(Records from a data source)

****************************************

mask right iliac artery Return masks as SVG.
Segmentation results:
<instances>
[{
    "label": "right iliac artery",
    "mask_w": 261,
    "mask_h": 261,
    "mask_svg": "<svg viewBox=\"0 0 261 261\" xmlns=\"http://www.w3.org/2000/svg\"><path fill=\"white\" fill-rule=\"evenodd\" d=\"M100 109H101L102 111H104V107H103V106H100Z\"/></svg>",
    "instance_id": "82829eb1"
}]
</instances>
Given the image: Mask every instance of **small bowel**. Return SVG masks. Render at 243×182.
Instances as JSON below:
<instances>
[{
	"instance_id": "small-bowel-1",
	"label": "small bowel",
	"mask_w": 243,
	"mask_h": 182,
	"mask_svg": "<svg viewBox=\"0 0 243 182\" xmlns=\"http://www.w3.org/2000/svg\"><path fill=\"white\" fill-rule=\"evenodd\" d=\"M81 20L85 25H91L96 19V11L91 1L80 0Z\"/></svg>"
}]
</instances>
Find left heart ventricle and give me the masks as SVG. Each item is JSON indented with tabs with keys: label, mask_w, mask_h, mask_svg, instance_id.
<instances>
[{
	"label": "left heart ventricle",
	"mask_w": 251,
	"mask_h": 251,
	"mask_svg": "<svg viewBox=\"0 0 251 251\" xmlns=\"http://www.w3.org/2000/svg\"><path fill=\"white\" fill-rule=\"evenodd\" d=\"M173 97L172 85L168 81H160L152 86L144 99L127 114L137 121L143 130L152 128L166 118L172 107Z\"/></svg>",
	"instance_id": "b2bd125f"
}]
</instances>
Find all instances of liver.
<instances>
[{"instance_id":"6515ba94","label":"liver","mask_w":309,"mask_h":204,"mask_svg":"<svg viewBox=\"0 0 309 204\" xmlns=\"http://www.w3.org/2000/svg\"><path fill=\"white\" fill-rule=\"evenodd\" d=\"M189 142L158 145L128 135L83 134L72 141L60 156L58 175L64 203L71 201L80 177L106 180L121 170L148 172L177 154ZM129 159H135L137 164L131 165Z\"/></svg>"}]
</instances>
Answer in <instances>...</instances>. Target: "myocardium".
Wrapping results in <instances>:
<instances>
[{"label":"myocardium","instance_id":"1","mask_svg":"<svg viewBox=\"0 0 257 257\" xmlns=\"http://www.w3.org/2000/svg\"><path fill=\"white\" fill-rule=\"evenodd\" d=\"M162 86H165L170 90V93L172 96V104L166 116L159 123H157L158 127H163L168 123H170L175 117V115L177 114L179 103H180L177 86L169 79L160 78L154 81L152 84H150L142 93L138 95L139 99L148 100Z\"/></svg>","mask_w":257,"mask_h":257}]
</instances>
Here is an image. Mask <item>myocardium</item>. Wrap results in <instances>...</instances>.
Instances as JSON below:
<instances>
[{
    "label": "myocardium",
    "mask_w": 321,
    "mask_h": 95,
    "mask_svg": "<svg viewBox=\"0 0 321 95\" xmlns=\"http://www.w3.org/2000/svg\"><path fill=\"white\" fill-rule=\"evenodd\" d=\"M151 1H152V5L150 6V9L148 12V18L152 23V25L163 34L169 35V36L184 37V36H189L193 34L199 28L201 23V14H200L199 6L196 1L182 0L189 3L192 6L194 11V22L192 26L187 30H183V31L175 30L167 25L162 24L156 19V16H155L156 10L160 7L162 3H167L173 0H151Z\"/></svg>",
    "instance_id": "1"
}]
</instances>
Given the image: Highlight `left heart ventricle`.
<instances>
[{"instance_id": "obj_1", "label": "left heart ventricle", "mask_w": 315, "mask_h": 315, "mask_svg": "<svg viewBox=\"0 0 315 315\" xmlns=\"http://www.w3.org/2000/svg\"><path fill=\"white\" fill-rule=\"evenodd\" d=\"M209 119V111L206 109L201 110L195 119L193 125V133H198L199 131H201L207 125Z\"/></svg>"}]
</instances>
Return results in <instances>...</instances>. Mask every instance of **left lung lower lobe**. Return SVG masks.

****************************************

__Exercise directions__
Exactly the lines from the one containing "Given the image: Highlight" to the final line of the entries must be restated, and no others.

__Result for this exercise__
Given the image: Highlight `left heart ventricle`.
<instances>
[{"instance_id": "obj_1", "label": "left heart ventricle", "mask_w": 315, "mask_h": 315, "mask_svg": "<svg viewBox=\"0 0 315 315\" xmlns=\"http://www.w3.org/2000/svg\"><path fill=\"white\" fill-rule=\"evenodd\" d=\"M209 119V111L206 109L201 110L195 119L193 125V133H198L199 131H201L207 125Z\"/></svg>"}]
</instances>
Return results in <instances>...</instances>. Mask every instance of **left lung lower lobe**. Return SVG masks.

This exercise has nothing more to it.